Exactly reproduce each of the entries shown below.
★ ★ ★ ★ ★ ★ ★
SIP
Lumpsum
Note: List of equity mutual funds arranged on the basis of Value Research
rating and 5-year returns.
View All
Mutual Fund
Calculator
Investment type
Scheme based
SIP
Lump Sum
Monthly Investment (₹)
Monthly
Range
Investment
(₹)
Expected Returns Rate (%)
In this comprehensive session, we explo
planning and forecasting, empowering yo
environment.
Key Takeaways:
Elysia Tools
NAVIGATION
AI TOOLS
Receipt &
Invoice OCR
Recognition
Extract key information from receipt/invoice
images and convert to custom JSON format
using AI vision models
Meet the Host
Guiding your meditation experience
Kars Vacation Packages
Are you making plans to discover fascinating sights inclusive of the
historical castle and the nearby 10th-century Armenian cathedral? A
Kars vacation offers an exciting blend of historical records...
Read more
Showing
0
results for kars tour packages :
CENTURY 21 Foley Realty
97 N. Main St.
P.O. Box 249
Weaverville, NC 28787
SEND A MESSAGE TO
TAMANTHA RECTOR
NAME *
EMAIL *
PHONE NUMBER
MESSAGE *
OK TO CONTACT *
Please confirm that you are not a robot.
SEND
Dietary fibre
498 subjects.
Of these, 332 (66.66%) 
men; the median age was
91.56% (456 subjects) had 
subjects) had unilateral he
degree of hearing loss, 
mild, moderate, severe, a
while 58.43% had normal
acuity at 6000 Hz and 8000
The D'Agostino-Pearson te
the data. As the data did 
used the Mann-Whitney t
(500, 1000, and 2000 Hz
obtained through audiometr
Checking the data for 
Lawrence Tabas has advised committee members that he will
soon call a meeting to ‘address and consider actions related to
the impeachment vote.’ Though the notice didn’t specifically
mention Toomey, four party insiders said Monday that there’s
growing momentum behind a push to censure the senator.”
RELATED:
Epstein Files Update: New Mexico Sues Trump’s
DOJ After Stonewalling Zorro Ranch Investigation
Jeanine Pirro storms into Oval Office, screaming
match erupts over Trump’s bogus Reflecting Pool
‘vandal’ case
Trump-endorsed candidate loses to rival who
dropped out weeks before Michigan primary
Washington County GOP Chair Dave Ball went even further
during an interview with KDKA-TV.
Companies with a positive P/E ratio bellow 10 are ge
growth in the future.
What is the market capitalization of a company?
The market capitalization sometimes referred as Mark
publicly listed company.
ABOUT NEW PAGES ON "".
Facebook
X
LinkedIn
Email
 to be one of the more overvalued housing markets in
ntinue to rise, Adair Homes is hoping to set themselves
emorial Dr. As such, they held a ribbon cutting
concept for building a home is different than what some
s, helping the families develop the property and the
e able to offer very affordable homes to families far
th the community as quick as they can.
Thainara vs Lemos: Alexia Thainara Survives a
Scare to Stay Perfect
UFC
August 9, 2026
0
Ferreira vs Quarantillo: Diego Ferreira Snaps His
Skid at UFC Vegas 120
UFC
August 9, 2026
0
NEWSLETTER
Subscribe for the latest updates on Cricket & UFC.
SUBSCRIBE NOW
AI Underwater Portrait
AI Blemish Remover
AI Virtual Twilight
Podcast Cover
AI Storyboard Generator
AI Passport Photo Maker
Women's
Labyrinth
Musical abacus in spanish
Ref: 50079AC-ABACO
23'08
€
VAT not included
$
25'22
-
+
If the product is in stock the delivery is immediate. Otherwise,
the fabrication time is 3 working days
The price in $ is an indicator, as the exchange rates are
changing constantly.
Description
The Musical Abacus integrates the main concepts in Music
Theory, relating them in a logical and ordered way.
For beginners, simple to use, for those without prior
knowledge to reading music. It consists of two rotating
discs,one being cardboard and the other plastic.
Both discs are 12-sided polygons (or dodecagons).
★ ★ ★ ★ ★ ★ ★
- _OUTPUT FOR THIS TASK_:
SIP
Lumpsum
Note: List of equity mutual funds arranged on the basis of Value Research
rating and 5-year returns.
View All
Mutual Fund
Calculator
Investment type
Scheme based
SIP
Lump Sum
Monthly Investment (₹)
Monthly
Range
Investment
(₹)
Expected Returns Rate (%)
In this comprehensive session, we explo
planning and forecasting, empowering yo
environment.
Key Takeaways:
Elysia Tools
NAVIGATION
AI TOOLS
Receipt &
Invoice OCR
Recognition
Extract key information from receipt/invoice
images and convert to custom JSON format
using AI vision models
Meet the Host
Guiding your meditation experience
Kars Vacation Packages
Are you making plans to discover fascinating sights inclusive of the
historical castle and the nearby 10th-century Armenian cathedral? A
Kars vacation offers an exciting blend of historical records...
Read more
Showing
0
results for kars tour packages :
CENTURY 21 Foley Realty
97 N. Main St.
P.O. Box 249
Weaverville, NC 28787
SEND A MESSAGE TO
TAMANTHA RECTOR
NAME *
EMAIL *
PHONE NUMBER
MESSAGE *
OK TO CONTACT *
Please confirm that you are not a robot.
SEND
Dietary fibre
498 subjects.
Of these, 332 (66.66%) 
men; the median age was
91.56% (456 subjects) had 
subjects) had unilateral he
degree of hearing loss, 
mild, moderate, severe, a
while 58.43% had normal
acuity at 6000 Hz and 8000
The D'Agostino-Pearson te
the data. As the data did 
used the Mann-Whitney t
(500, 1000, and 2000 Hz
obtained through audiometr
Checking the data for 
Lawrence Tabas has advised committee members that he will
soon call a meeting to ‘address and consider actions related to
the impeachment vote.’ Though the notice didn’t specifically
mention Toomey, four party insiders said Monday that there’s
growing momentum behind a push to censure the senator.”
RELATED:
Epstein Files Update: New Mexico Sues Trump’s
DOJ After Stonewalling Zorro Ranch Investigation
Jeanine Pirro storms into Oval Office, screaming
match erupts over Trump’s bogus Reflecting Pool
‘vandal’ case
Trump-endorsed candidate loses to rival who
dropped out weeks before Michigan primary
Washington County GOP Chair Dave Ball went even further
during an interview with KDKA-TV.
Companies with a positive P/E ratio bellow 10 are ge
growth in the future.
What is the market capitalization of a company?
The market capitalization sometimes referred as Mark
publicly listed company.
ABOUT NEW PAGES ON "".
Facebook
X
LinkedIn
Email
 to be one of the more overvalued housing markets in
ntinue to rise, Adair Homes is hoping to set themselves
emorial Dr. As such, they held a ribbon cutting
concept for building a home is different than what some
s, helping the families develop the property and the
e able to offer very affordable homes to families far
th the community as quick as they can.
Thainara vs Lemos: Alexia Thainara Survives a
Scare to Stay Perfect
UFC
August 9, 2026
0
Ferreira vs Quarantillo: Diego Ferreira Snaps His
Skid at UFC Vegas 120
UFC
August 9, 2026
0
NEWSLETTER
Subscribe for the latest updates on Cricket & UFC.
SUBSCRIBE NOW
AI Underwater Portrait
AI Blemish Remover
AI Virtual Twilight
Podcast Cover
AI Storyboard Generator
AI Passport Photo Maker
Women's
Labyrinth
Musical abacus in spanish
Ref: 50079AC-ABACO
23'08
€
VAT not included
$
25'22
-
+
If the product is in stock the delivery is immediate. Otherwise,
the fabrication time is 3 working days
The price in $ is an indicator, as the exchange rates are
changing constantly.
Description
The Musical Abacus integrates the main concepts in Music
Theory, relating them in a logical and ordered way.
For beginners, simple to use, for those without prior
knowledge to reading music. It consists of two rotating
discs,one being cardboard and the other plastic.
Both discs are 12-sided polygons (or dodecagons).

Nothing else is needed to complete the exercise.